Kalman filter have been used for the estimation of instantaneous states of linear dynamic systems. It is a good tool for inferring of missing information from noisy measurement. The quantum neural network is another approach to the merging of fuzzy logic with the neural network and that by the investment of quantum mechanics theory in building the structure of neural network. The gradient descent algorithm has been used, widely, in training the neural network, but the problem of local minima is one of the disadvantages of this algorithm.
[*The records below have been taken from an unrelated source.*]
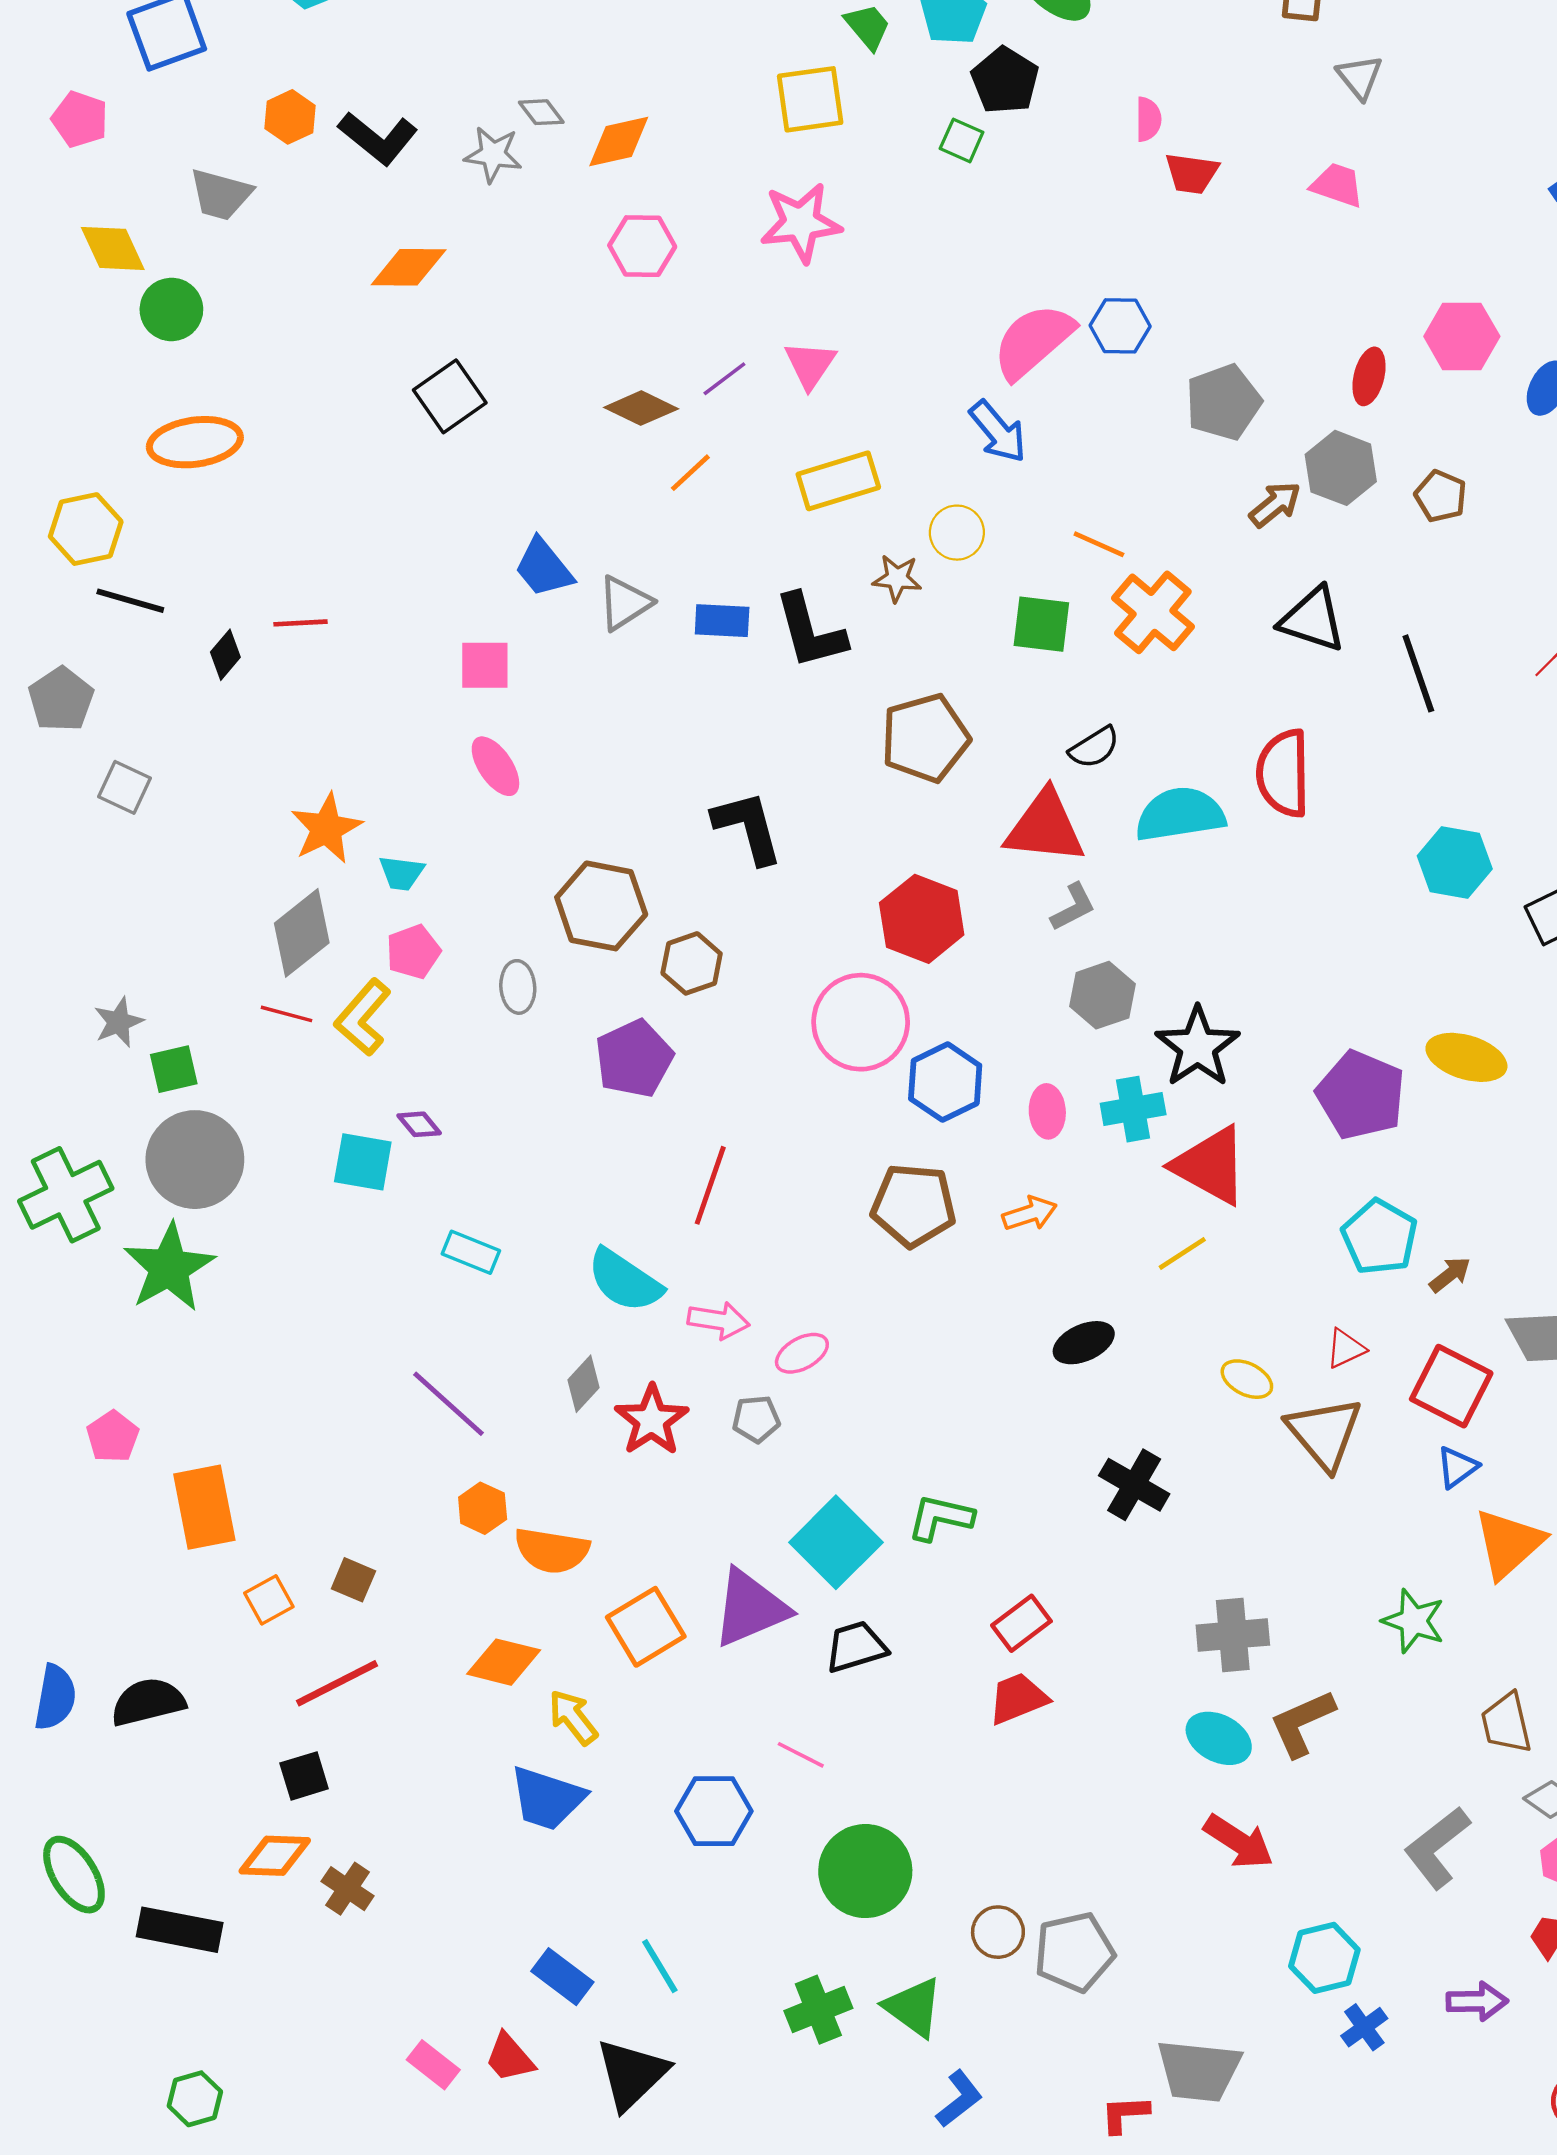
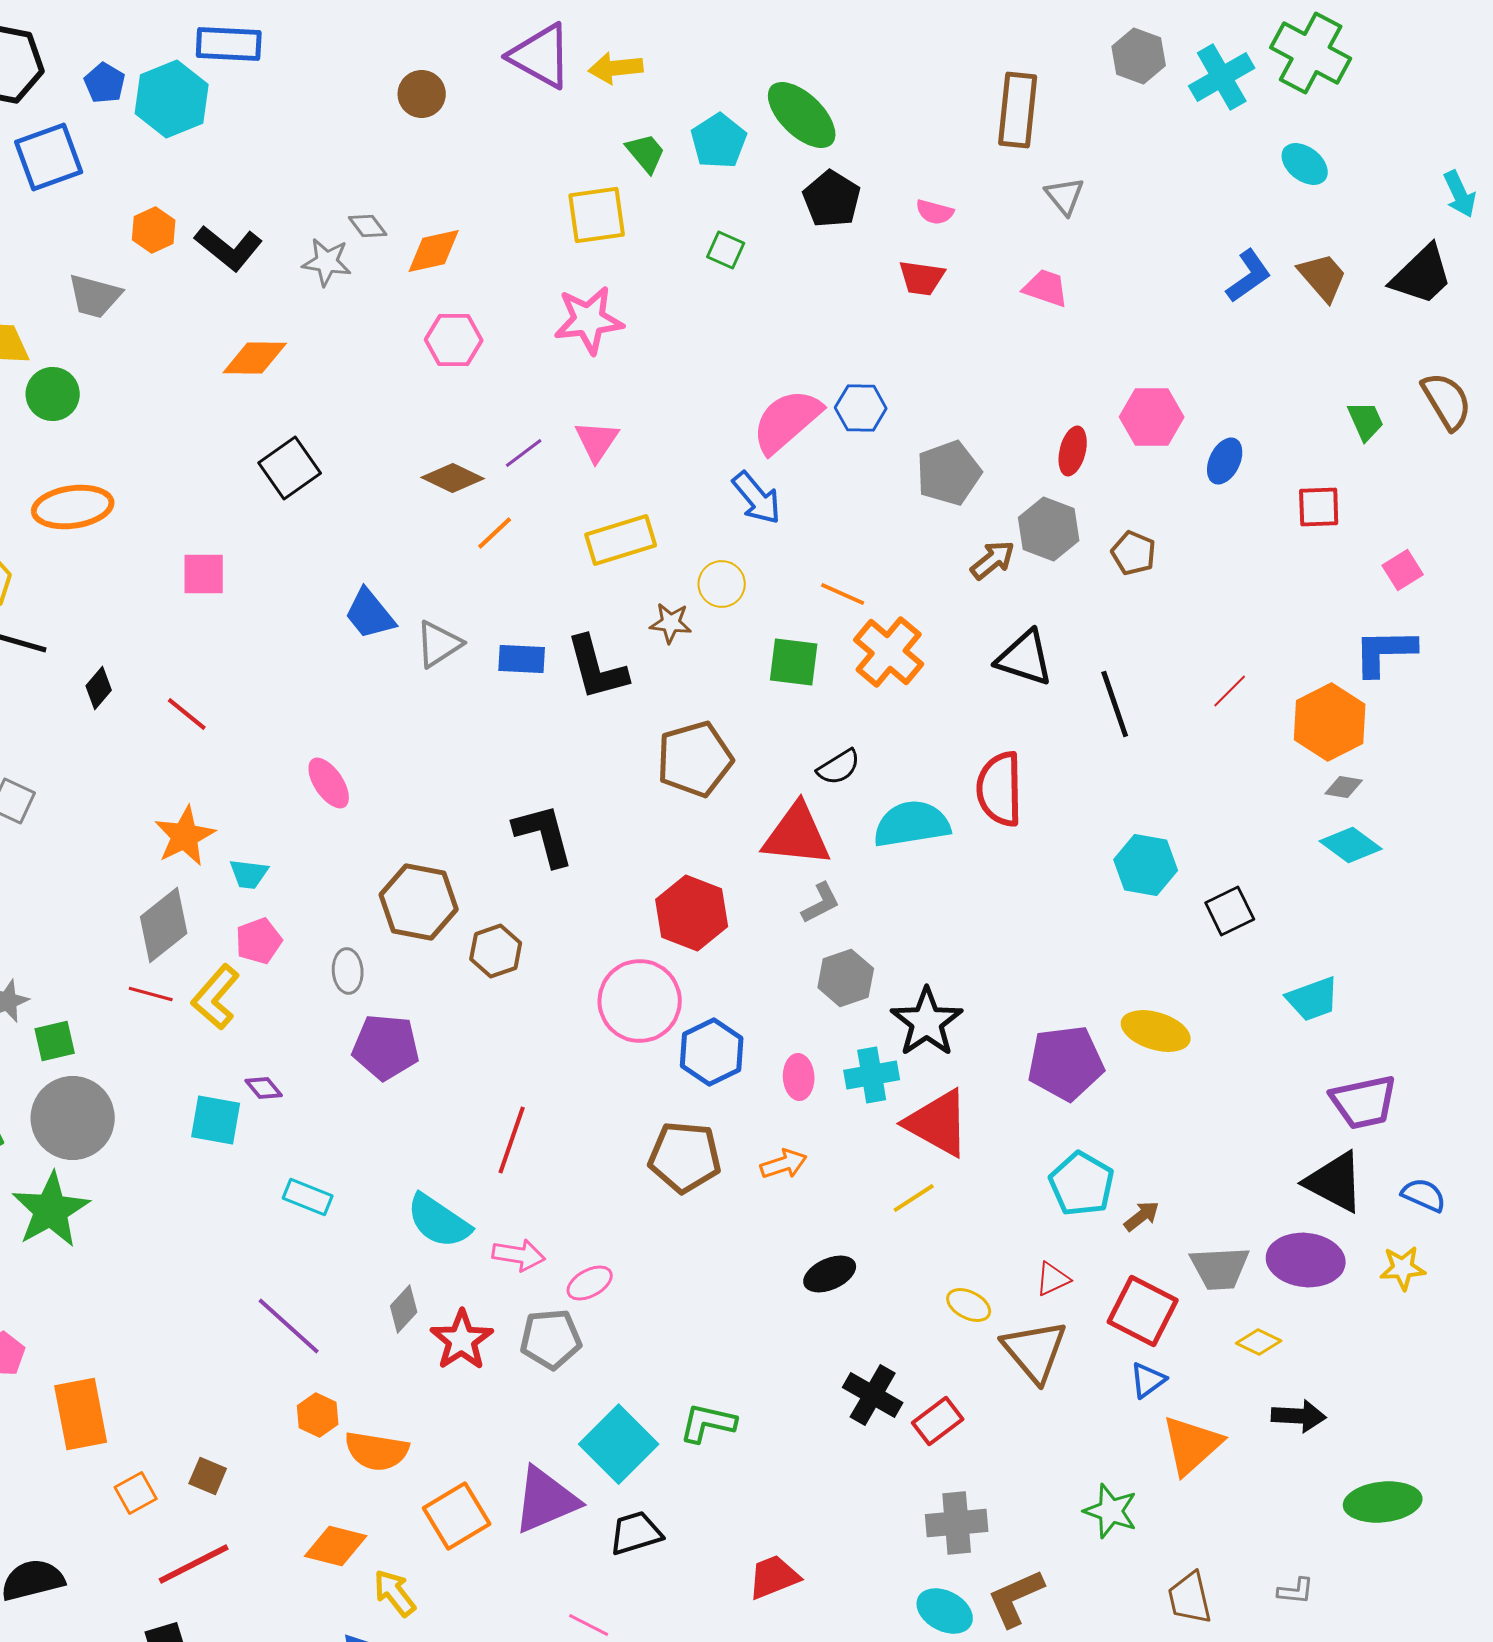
black pentagon: (1005, 81) -> (832, 199), moved
pink semicircle: (1148, 119) -> (935, 212), moved, turned 105
red line: (301, 623) -> (187, 714), moved, turned 42
pink square: (485, 665) -> (204, 574), moved
purple pentagon: (634, 1059) -> (386, 1047), moved, turned 30
purple pentagon: (1361, 1095) -> (1066, 1063), turned -30
gray pentagon: (756, 1419) -> (551, 1339), size x1.5
red rectangle: (1021, 1623) -> (938, 1421), moved

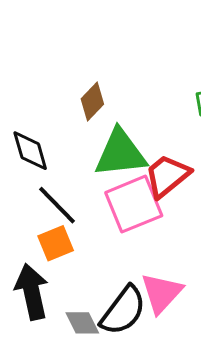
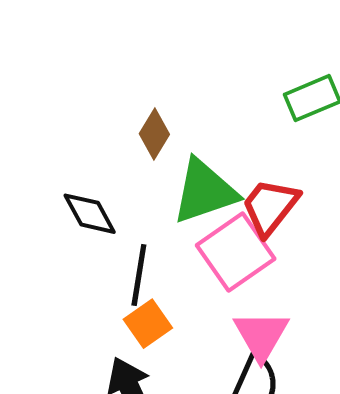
black line: (57, 205) -> (139, 275), turned 66
pink triangle: (161, 293) -> (261, 335), moved

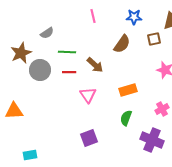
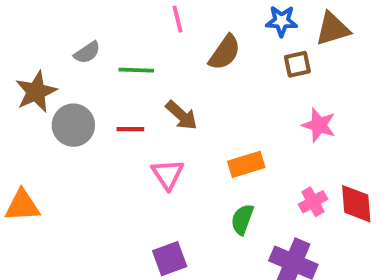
blue star: (134, 17) -> (282, 21), moved
brown semicircle: (122, 44) -> (225, 52), moved
green line: (67, 52) -> (136, 70), moved

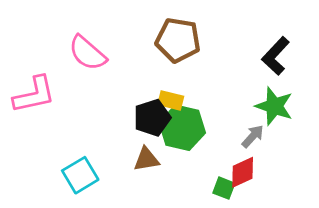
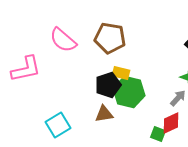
brown pentagon: (178, 40) -> (110, 38), moved

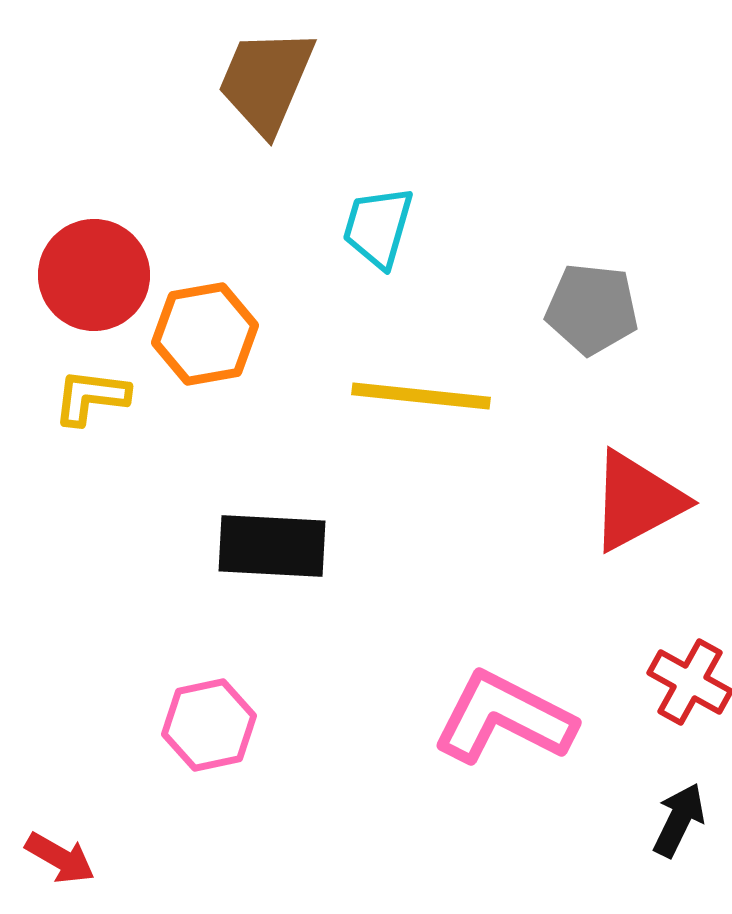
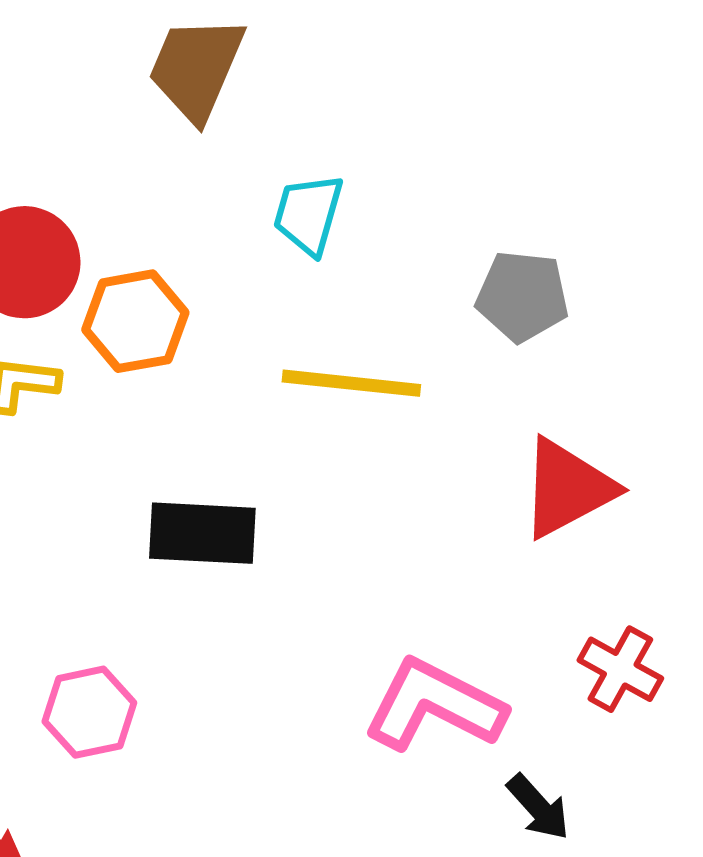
pink hexagon: (209, 725) -> (89, 712), moved
black arrow: (679, 820) -> (538, 807), moved, turned 112

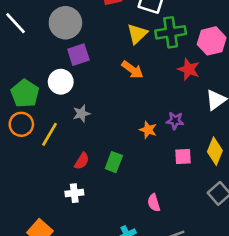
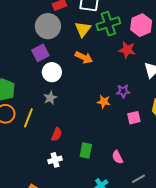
gray circle: (65, 23) -> (48, 26), moved
white circle: (61, 82) -> (52, 72), moved
green rectangle: (114, 162) -> (86, 150), moved

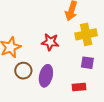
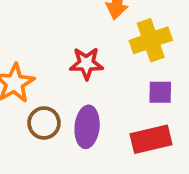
red rectangle: (79, 87) -> (151, 139), size x1.5

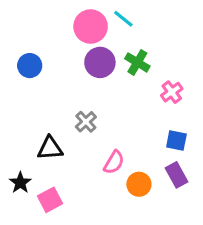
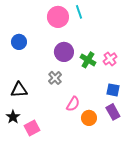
cyan line: (123, 19) -> (79, 12), turned 32
purple circle: (100, 62) -> (64, 52), moved
green cross: (137, 62) -> (88, 60), moved
black triangle: (50, 148) -> (19, 90), moved

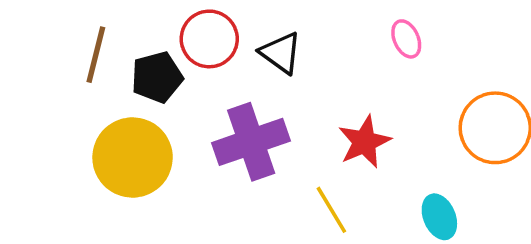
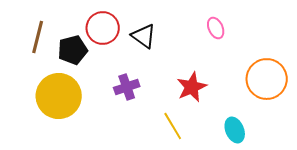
purple cross: (251, 142) -> (127, 87), size x0.6

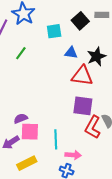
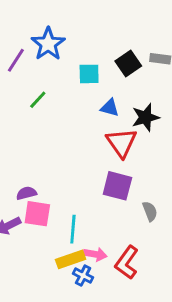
red triangle: (82, 76) -> (122, 143), turned 40
red L-shape: (93, 127) -> (127, 262), moved
yellow rectangle: (27, 163) -> (71, 259), moved

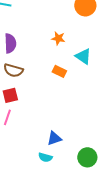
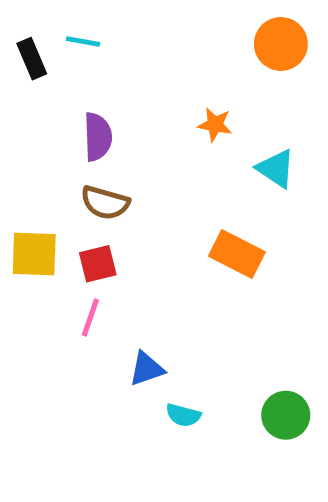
orange rectangle: (59, 71) -> (237, 254), moved, size x1.5
blue triangle: (54, 138) -> (147, 369), moved

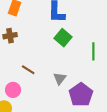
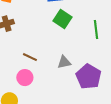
gray triangle: (60, 78) -> (64, 62), turned 48
pink circle: (13, 90) -> (25, 78), moved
This paper presents an algorithm to train the quantum neural network by using the extended kalman filter.
Artificial neural networks can achieve high computation rates by employing a massive number of simple processing elements with a high degree of connectivity between the elements. Neural networks with feedback connections provide a computing model capable of exploiting fine- grained parallelism to solve a rich class of complex problems. In this paper we discuss a complex series-parallel system subjected to finite common cause and finite human error failures and its reliability using neural network method.
An ANN depends on an assortment of associated units or hubs called fake neurons, which freely model the neurons in an organic cerebrum. Every association, similar to the neurotransmitters in an organic cerebrum, can send a sign to different neurons. A counterfeit neuron that gets a sign at that point measures it and can flag neurons associated with it.
The Implementing AI: Hardware Challenges, hosted by KTN and eFutures, is the first event of the Implementing AI webinar series to address the challenges and opportunities that realising AI for hardware present. There will be presentations from hardware organisations and from solution providers in the morning; followed by Q&A. The afternoon session will consist of virtual breakout rooms, where challenges raised in the morning session can be workshopped. Artificial Intelligence now impacts every aspect of modern life and is key to the generation of valuable business insights. Implementing AI webinar series is designed for people involved in the management and implementation of AI based solutions – from developers to CTOs. Find out more: https://ktn-uk.co.uk/news/just-launched-implementing-ai-webinar-series
This document introduces neural networks and neuro-DEVS. It defines artificial neural networks and provides examples of single neuron and multi-layer network structures. It describes different types of neural networks including perceptrons, multi-layer perceptrons, backpropagation networks, Hopfield networks, and Kohonen feature maps. It discusses areas where neural networks can be useful and their limitations. It outlines the advantages of using neural networks and describes three main applications. It provides an overview of the neuro-atomic model and its use in DEVS simulations, giving an example of a solar energetic system model that uses a neural network as a sub-component.